Requirement ▸ Once you know how many lines below hold "γιατί", reply with that number and add nothing.

::: Data for processing

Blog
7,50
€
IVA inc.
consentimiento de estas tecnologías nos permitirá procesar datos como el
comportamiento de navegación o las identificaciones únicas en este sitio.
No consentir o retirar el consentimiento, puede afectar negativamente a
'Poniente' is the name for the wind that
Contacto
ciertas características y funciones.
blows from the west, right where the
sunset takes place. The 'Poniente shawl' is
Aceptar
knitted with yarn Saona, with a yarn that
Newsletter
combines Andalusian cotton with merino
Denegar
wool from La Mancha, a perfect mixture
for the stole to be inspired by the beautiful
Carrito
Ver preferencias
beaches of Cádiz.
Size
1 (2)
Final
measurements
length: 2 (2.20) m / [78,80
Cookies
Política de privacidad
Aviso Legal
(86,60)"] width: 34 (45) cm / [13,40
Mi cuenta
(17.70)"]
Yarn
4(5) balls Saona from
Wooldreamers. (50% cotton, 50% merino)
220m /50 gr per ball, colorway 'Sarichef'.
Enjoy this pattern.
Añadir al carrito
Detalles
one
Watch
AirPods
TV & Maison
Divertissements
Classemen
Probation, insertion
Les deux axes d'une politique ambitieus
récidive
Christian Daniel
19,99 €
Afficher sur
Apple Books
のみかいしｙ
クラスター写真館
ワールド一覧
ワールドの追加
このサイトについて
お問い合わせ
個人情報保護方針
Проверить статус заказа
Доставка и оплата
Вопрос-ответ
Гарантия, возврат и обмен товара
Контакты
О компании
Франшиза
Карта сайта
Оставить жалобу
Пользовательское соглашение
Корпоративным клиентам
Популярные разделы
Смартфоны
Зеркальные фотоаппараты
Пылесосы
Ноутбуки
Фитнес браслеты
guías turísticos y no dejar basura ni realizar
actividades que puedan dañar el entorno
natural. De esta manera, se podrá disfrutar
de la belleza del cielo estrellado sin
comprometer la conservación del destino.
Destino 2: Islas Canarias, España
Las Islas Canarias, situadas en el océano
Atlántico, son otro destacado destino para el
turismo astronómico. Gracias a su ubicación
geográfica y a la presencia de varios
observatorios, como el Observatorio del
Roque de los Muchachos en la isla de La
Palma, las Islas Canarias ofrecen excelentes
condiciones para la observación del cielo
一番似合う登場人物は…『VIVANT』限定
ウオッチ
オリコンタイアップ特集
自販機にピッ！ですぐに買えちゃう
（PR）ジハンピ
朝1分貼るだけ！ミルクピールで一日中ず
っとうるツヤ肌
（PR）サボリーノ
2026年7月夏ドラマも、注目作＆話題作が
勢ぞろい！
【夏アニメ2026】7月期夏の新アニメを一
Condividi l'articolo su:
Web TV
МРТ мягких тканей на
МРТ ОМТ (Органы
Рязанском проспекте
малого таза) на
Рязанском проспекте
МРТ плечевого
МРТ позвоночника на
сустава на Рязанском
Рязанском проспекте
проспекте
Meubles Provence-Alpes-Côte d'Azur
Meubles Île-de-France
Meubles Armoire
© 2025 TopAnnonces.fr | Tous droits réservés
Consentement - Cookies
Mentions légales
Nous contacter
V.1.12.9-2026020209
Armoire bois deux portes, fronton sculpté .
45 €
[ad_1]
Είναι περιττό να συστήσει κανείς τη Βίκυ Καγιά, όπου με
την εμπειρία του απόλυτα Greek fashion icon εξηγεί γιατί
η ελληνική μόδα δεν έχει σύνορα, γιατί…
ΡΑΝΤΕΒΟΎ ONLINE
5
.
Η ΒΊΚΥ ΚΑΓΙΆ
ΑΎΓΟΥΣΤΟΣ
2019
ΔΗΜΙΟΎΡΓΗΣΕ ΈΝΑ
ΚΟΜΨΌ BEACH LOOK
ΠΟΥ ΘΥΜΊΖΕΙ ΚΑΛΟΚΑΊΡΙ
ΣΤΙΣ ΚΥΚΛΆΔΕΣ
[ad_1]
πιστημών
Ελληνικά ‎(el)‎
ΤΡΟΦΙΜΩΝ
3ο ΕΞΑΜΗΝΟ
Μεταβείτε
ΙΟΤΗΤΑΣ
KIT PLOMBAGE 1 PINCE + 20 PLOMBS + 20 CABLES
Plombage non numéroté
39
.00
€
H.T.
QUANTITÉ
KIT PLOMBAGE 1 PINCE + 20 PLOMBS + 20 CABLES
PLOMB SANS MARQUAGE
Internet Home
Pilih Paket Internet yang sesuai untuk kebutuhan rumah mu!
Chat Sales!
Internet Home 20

::::::

Problem solution ▸ 2